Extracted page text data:
- Opening Delimiter -
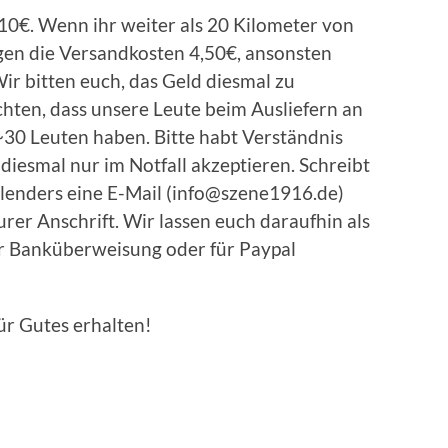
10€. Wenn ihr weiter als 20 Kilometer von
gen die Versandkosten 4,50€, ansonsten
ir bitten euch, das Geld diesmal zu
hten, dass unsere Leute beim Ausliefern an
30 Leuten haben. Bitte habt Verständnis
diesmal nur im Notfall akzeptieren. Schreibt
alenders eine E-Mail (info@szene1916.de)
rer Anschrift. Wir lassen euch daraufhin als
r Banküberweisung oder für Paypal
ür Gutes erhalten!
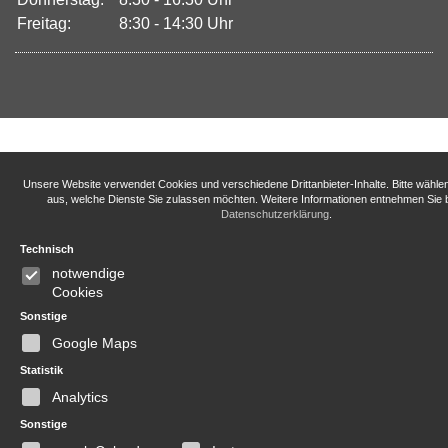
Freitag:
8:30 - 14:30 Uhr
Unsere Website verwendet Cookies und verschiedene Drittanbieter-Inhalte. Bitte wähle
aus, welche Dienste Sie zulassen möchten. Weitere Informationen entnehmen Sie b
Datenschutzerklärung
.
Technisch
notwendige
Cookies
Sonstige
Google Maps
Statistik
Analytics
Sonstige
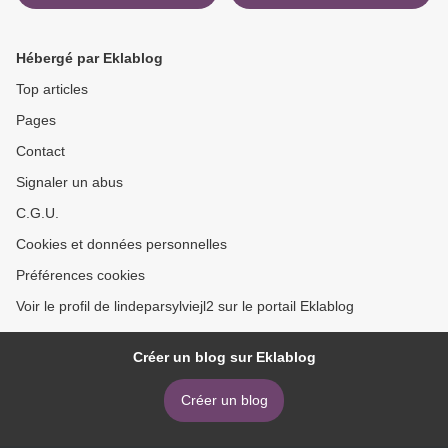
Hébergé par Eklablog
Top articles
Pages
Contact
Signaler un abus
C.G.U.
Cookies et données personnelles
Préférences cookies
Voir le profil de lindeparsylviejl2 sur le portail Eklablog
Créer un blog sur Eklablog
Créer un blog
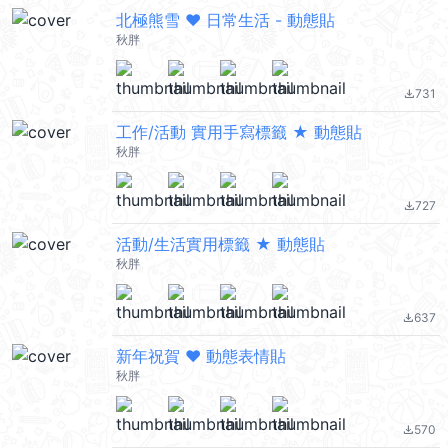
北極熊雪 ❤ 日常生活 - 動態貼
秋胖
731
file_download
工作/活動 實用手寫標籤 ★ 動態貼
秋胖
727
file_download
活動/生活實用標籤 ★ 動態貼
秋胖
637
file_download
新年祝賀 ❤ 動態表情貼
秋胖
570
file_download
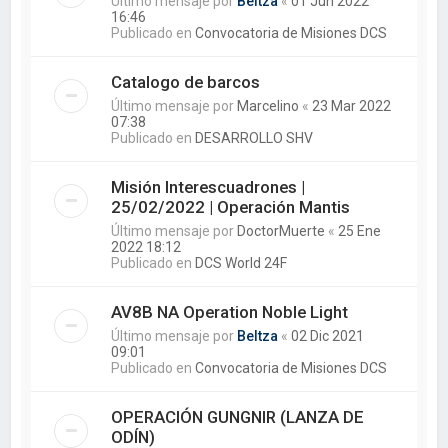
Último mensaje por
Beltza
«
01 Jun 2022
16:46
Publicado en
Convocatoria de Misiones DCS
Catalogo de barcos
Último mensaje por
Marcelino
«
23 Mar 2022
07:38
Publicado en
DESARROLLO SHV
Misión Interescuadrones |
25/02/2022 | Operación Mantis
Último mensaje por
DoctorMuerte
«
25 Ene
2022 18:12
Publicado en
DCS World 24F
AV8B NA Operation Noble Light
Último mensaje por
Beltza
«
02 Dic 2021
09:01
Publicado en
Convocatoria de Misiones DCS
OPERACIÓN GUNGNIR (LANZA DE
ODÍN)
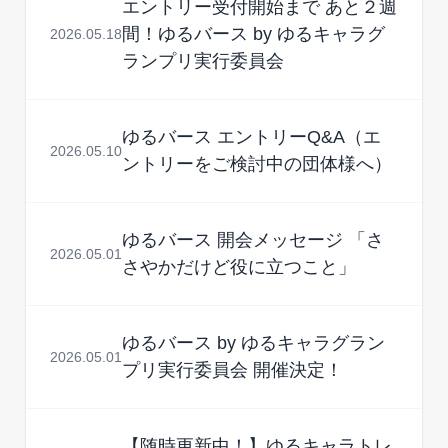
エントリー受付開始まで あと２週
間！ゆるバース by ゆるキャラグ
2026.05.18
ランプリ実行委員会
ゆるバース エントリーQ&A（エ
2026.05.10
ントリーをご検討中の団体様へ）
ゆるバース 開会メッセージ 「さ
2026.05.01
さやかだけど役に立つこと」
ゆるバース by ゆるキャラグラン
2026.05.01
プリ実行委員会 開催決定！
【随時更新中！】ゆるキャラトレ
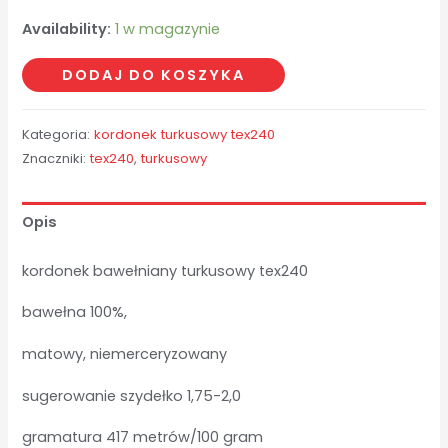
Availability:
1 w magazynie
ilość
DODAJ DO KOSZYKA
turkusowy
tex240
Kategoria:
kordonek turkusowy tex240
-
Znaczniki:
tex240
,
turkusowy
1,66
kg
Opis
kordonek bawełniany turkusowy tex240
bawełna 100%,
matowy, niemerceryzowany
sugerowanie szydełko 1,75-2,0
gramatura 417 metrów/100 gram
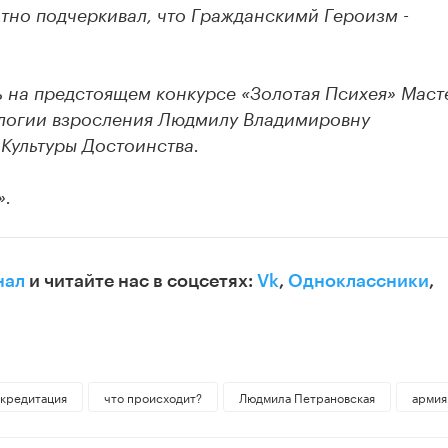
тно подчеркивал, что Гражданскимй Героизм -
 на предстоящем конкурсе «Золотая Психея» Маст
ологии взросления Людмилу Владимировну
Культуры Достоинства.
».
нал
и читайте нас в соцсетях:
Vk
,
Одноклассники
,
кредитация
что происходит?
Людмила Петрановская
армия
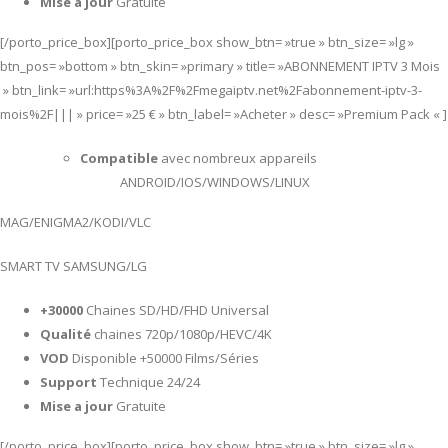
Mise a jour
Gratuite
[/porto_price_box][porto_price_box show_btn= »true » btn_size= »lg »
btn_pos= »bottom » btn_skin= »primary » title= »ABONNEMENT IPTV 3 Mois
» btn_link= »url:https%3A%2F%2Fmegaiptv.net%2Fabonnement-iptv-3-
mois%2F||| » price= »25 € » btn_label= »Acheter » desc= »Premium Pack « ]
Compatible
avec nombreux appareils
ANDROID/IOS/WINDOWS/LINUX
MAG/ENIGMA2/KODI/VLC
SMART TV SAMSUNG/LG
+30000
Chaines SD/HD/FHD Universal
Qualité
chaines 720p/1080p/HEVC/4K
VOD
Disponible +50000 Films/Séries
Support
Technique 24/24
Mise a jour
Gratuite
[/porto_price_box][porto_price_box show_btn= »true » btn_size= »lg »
- Closing Delimiter -
- Opening Delimiter -
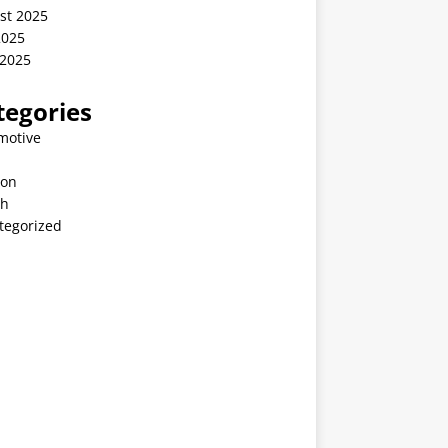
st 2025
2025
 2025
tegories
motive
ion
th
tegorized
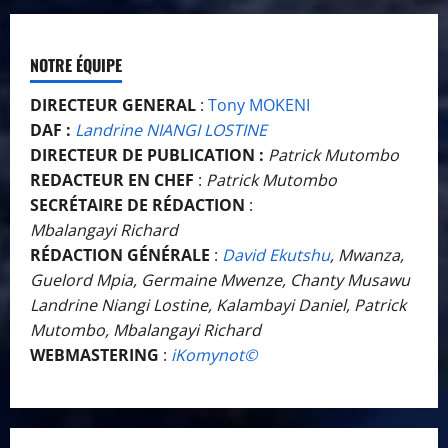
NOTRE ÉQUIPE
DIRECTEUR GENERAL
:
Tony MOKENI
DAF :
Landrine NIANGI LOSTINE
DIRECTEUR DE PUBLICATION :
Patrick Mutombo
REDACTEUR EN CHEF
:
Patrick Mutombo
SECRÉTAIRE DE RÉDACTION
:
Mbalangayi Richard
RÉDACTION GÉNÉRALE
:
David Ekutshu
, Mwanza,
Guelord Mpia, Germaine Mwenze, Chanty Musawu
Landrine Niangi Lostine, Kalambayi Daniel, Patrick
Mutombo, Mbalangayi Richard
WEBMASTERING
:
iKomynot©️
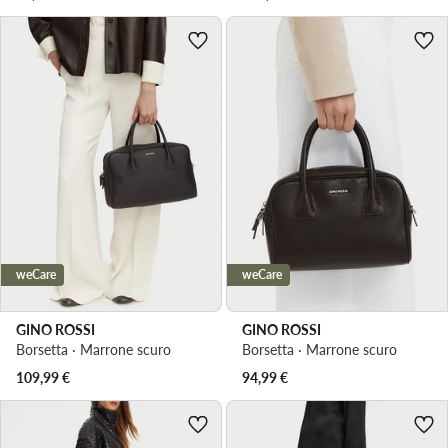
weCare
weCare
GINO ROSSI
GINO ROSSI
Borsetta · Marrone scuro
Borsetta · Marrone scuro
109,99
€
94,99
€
- Closing Delimiter -
- Opening Delimiter -
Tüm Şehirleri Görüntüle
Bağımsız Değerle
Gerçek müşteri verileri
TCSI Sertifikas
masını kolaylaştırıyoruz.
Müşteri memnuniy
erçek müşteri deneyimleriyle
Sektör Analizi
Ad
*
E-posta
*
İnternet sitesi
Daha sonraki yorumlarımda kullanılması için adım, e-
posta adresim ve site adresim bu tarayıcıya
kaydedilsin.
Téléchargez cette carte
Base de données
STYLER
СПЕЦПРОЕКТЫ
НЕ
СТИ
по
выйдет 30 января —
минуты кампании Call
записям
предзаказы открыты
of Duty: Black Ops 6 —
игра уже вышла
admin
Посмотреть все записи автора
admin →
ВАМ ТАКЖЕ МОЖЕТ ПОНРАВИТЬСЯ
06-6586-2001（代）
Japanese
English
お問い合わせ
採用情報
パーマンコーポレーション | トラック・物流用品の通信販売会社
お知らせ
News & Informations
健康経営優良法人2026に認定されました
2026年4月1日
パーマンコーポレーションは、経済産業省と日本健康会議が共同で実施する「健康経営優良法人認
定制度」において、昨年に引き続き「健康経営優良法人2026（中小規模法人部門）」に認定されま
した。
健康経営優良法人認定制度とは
- Closing Delimiter -
Taking the entries above, restate exactly those lines that fall between the line with "выйдет 30 января —" and the line with "健康経営優良法人認定制度とは", keeping both of those lines too.

* Your response:
выйдет 30 января —
минуты кампании Call
записям
предзаказы открыты
of Duty: Black Ops 6 —
игра уже вышла
admin
Посмотреть все записи автора
admin →
ВАМ ТАКЖЕ МОЖЕТ ПОНРАВИТЬСЯ
06-6586-2001（代）
Japanese
English
お問い合わせ
採用情報
パーマンコーポレーション | トラック・物流用品の通信販売会社
お知らせ
News & Informations
健康経営優良法人2026に認定されました
2026年4月1日
パーマンコーポレーションは、経済産業省と日本健康会議が共同で実施する「健康経営優良法人認
定制度」において、昨年に引き続き「健康経営優良法人2026（中小規模法人部門）」に認定されま
した。
健康経営優良法人認定制度とは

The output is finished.